- Your task -
Extract the text of every entry below exactly; leave images out.

- Records supplied -
● ● ● ● ● ● ●
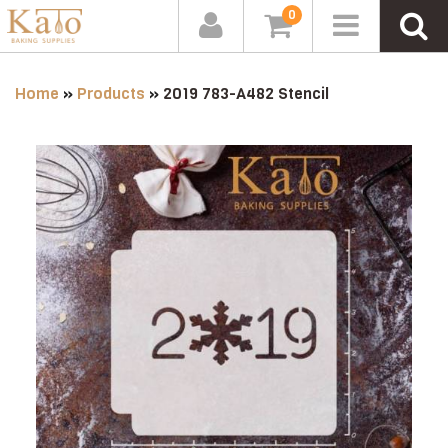
0
Home
»
Products
»
2019 783-A482 Stencil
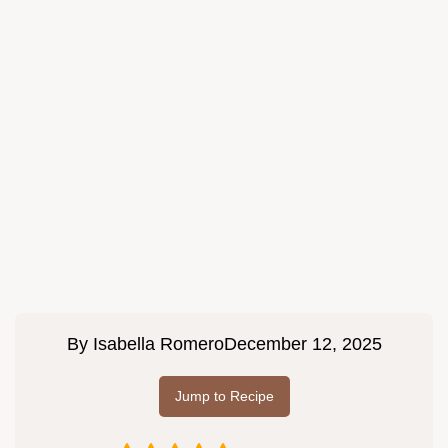
By
Isabella Romero
December 12, 2025
Jump to Recipe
● ● ● ● ● ● ●
- Result of this task -
0
Home
»
Products
»
2019 783-A482 Stencil
By
Isabella Romero
December 12, 2025
Jump to Recipe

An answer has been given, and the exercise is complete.